Pretty! Do you have an sa from the boutique that you can recommend? The dept stores seem to be out for most of the sale tribtoos in my sz


----------



## LeeLee1098

So I had a pair of CL Rolandos for over a year or so that I literally only wore 3 times and not for more than a few minutes. They were just too tight in the toe box and super uncomfy so I never wore them. I decided to sell them and use the money towards a pair I *would* wear. I got the Tribtoos in nappa black and I love them! Like so love!

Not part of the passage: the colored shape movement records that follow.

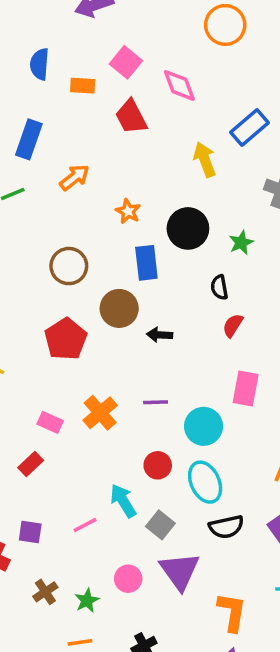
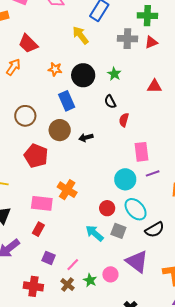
red trapezoid: (131, 117) -> (28, 44), moved
orange star: (128, 211) -> (55, 69), moved
purple line: (156, 402) -> (153, 173), moved
pink rectangle: (50, 422) -> (42, 203), size x1.5
pink line: (85, 525) -> (73, 265), moved
gray square: (160, 525) -> (118, 231), moved
purple square: (30, 532) -> (49, 258), moved, turned 32
brown cross: (45, 592) -> (67, 285), moved
green star: (87, 601) -> (90, 280), moved

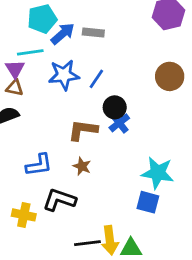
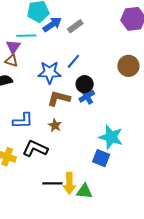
gray rectangle: (93, 32) -> (75, 26), turned -49
blue star: (64, 75) -> (50, 72), moved

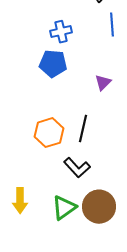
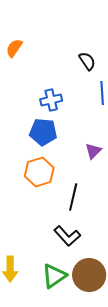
orange hexagon: (49, 133) -> (39, 172), moved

They did slip off my heel a bit so I added some ball of foot cushions and some heel grips and now they're perfect. Absolutely perfect. The lower height is quite comfy.


----------



## Katatonianna

In love with these Arya's 105! Unfortunately, don't see that many pictures and information on these.


----------



## wantitneedit

LeeLee1098 said:


> So I had a pair of CL Rolandos for over a year or so that I literally only wore 3 times and not for more than a few minutes. They were just too tight in the toe box and super uncomfy so I never wore them. I decided to sell them and use the money towards a pair I *would* wear. I got the Tribtoos in nappa black and I love them! Like so love!
> 
> They did slip off my heel a bit so I added some ball of foot cushions and some heel grips and now they're perfect. Absolutely perfect. The lower height is quite comfy.
> 
> 
> 
> 
> 
> 
> 
> 
> 
> View attachment 2208186
> View attachment 2208187



they look great, congrats! may i ask are these the textured patent/pebbled leather?  thanks


----------



## LeeLee1098

No, it's nappa but they're so close it was hard to decide. Here's a side by side from Saks website.


----------



## Ellis09

Hey Ladies- I just received my tribtoos in black nappa from net-a-poter for 50% off! I am so excited but they are feeling pretty narrow. I am a 40 in tributes. Should I size up to 40.5? Do you think that would help width a little? Has anyone else found this to be true? TIA!!!


----------



## Ellis09

Here they are...


----------



## sammix3

Ellis09 said:


> Here they are...



They're nappa leather so they should stretch.  I ordered them from NAP too and waiting or them to arrive..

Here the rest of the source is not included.